:: Given records ::

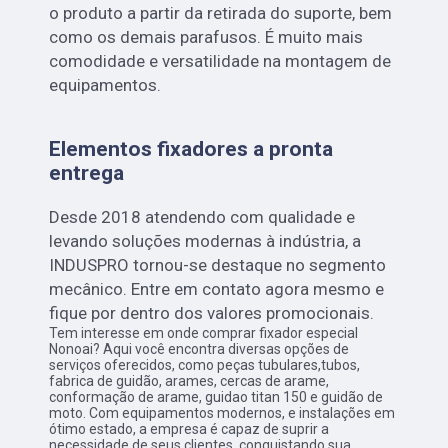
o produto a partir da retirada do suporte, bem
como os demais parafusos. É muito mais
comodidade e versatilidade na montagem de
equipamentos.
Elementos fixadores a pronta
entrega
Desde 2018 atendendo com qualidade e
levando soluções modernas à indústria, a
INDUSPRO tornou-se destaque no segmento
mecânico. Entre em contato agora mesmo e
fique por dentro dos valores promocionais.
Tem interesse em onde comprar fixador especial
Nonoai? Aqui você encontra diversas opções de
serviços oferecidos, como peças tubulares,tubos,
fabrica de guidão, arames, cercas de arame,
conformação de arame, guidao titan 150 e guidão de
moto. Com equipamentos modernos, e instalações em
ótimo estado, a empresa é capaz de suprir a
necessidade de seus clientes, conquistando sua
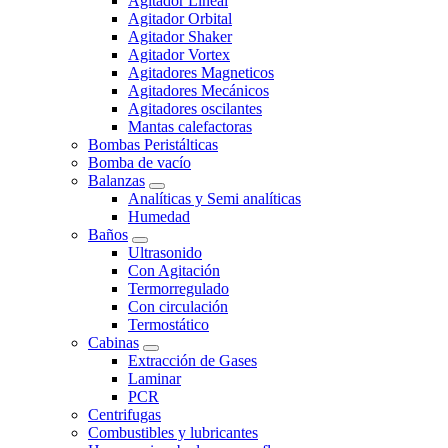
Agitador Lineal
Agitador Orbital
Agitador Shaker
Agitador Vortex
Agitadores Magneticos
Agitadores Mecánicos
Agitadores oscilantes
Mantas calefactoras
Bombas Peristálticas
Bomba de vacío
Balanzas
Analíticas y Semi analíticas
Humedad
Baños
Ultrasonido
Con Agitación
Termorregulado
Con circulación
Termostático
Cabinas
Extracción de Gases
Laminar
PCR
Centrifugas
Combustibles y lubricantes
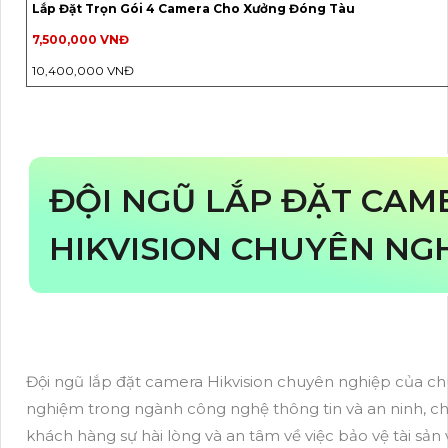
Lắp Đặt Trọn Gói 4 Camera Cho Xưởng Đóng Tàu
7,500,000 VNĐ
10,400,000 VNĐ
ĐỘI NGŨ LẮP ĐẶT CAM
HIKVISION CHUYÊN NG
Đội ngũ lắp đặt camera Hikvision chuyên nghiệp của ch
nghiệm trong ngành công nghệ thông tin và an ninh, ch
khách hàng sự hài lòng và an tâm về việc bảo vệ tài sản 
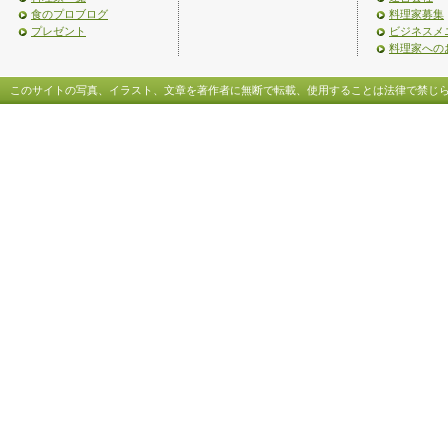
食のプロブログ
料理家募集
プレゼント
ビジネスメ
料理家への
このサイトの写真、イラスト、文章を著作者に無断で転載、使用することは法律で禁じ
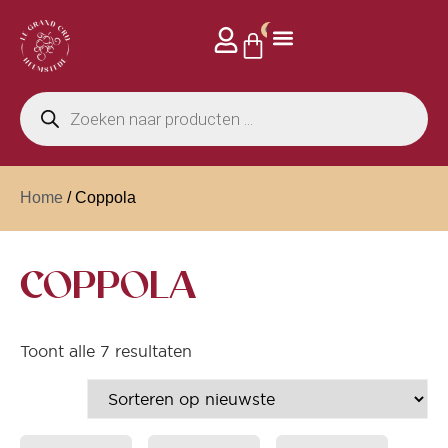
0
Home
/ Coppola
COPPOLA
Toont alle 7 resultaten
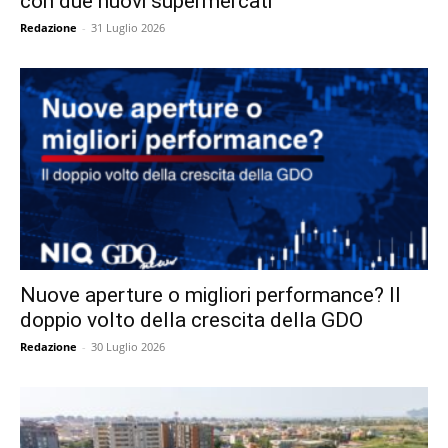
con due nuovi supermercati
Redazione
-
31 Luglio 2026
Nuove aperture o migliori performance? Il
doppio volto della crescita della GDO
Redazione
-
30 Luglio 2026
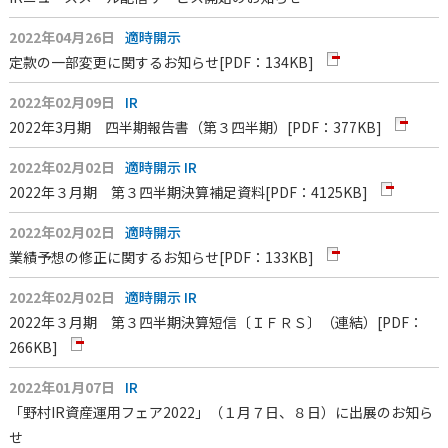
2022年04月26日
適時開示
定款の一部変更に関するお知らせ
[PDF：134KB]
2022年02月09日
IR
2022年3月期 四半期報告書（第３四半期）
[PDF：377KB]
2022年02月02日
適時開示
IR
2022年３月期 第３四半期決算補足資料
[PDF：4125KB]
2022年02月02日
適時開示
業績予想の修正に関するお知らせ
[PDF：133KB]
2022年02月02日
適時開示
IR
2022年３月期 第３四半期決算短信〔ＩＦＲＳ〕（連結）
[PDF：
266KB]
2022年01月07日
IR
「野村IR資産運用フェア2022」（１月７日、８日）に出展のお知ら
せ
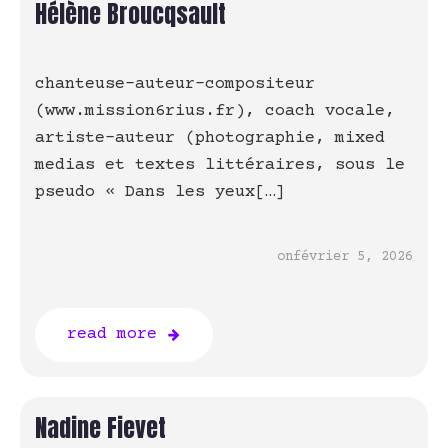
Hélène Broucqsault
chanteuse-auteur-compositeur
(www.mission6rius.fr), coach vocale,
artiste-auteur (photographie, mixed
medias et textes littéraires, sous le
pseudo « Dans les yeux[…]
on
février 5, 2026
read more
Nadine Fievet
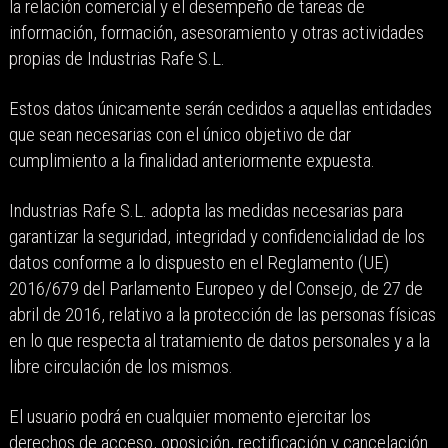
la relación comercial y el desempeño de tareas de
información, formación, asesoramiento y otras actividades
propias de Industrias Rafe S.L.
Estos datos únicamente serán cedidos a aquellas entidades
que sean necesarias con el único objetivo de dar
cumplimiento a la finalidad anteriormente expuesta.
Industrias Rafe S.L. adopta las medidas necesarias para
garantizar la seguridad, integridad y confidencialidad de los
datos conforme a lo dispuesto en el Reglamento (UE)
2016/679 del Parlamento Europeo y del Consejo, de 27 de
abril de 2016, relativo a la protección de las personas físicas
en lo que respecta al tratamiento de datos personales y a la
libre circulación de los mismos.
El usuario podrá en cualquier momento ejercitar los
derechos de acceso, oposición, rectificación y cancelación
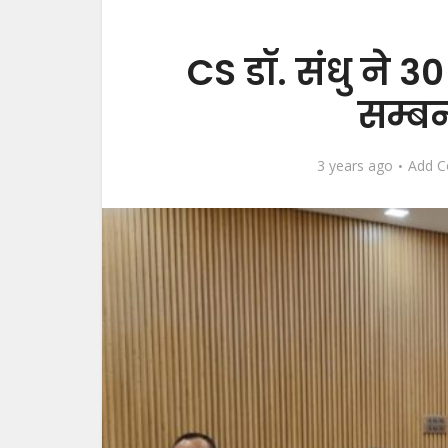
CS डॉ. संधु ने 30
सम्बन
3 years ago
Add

:::

◆ Activity: Transcribe all entries above exactly. Omit the pictures.

◆ Problem solution:
o produto a partir da retirada do suporte, bem
como os demais parafusos. É muito mais
comodidade e versatilidade na montagem de
equipamentos.
Elementos fixadores a pronta
entrega
Desde 2018 atendendo com qualidade e
levando soluções modernas à indústria, a
INDUSPRO tornou-se destaque no segmento
mecânico. Entre em contato agora mesmo e
fique por dentro dos valores promocionais.
Tem interesse em onde comprar fixador especial
Nonoai? Aqui você encontra diversas opções de
serviços oferecidos, como peças tubulares,tubos,
fabrica de guidão, arames, cercas de arame,
conformação de arame, guidao titan 150 e guidão de
moto. Com equipamentos modernos, e instalações em
ótimo estado, a empresa é capaz de suprir a
necessidade de seus clientes, conquistando sua
Agitador Lineal
Agitador Orbital
Agitador Shaker
Agitador Vortex
Agitadores Magneticos
Agitadores Mecánicos
Agitadores oscilantes
Mantas calefactoras
Bombas Peristálticas
Bomba de vacío
Balanzas
Analíticas y Semi analíticas
Humedad
Baños
Ultrasonido
Con Agitación
Termorregulado
Con circulación
Termostático
Cabinas
Extracción de Gases
Laminar
PCR
Centrifugas
Combustibles y lubricantes
Lắp Đặt Trọn Gói 4 Camera Cho Xưởng Đóng Tàu
7,500,000 VNĐ
10,400,000 VNĐ
ĐỘI NGŨ LẮP ĐẶT CAM
HIKVISION CHUYÊN NG
Đội ngũ lắp đặt camera Hikvision chuyên nghiệp của ch
nghiệm trong ngành công nghệ thông tin và an ninh, ch
khách hàng sự hài lòng và an tâm về việc bảo vệ tài sản 
食のプロブログ
料理家募集
プレゼント
ビジネスメ
料理家への
このサイトの写真、イラスト、文章を著作者に無断で転載、使用することは法律で禁じ
0
Home
/ Coppola
COPPOLA
Toont alle 7 resultaten
con due nuovi supermercati
Redazione
-
31 Luglio 2026
Nuove aperture o migliori performance? Il
doppio volto della crescita della GDO
Redazione
-
30 Luglio 2026
2022年04月26日
適時開示
定款の一部変更に関するお知らせ
[PDF：134KB]
2022年02月09日
IR
2022年3月期 四半期報告書（第３四半期）
[PDF：377KB]
2022年02月02日
適時開示
IR
2022年３月期 第３四半期決算補足資料
[PDF：4125KB]
2022年02月02日
適時開示
業績予想の修正に関するお知らせ
[PDF：133KB]
2022年02月02日
適時開示
IR
2022年３月期 第３四半期決算短信〔ＩＦＲＳ〕（連結）
[PDF：
266KB]
2022年01月07日
IR
「野村IR資産運用フェア2022」（１月７日、８日）に出展のお知ら
せ
Hélène Broucqsault
chanteuse-auteur-compositeur
(www.mission6rius.fr), coach vocale,
artiste-auteur (photographie, mixed
medias et textes littéraires, sous le
pseudo « Dans les yeux[…]
on
février 5, 2026
read more
Nadine Fievet
la relación comercial y el desempeño de tareas de
información, formación, asesoramiento y otras actividades
propias de Industrias Rafe S.L.
Estos datos únicamente serán cedidos a aquellas entidades
que sean necesarias con el único objetivo de dar
cumplimiento a la finalidad anteriormente expuesta.
Industrias Rafe S.L. adopta las medidas necesarias para
garantizar la seguridad, integridad y confidencialidad de los
datos conforme a lo dispuesto en el Reglamento (UE)
2016/679 del Parlamento Europeo y del Consejo, de 27 de
abril de 2016, relativo a la protección de las personas físicas
en lo que respecta al tratamiento de datos personales y a la
libre circulación de los mismos.
El usuario podrá en cualquier momento ejercitar los
derechos de acceso, oposición, rectificación y cancelación
CS डॉ. संधु ने 30
सम्बन
3 years ago
Add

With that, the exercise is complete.